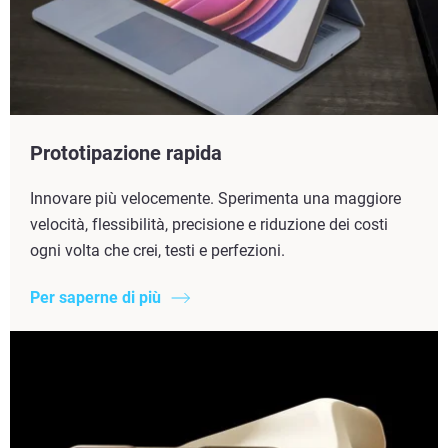
Prototipazione rapida
Innovare più velocemente. Sperimenta una maggiore
velocità, flessibilità, precisione e riduzione dei costi
ogni volta che crei, testi e perfezioni.
Per saperne di più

- - - - -

[TASK ITEM]
What is needed is an exact repeat of every entry above, with the pictures left out.

[COMPLETED TASK]
Prototipazione rapida
Innovare più velocemente. Sperimenta una maggiore
velocità, flessibilità, precisione e riduzione dei costi
ogni volta che crei, testi e perfezioni.
Per saperne di più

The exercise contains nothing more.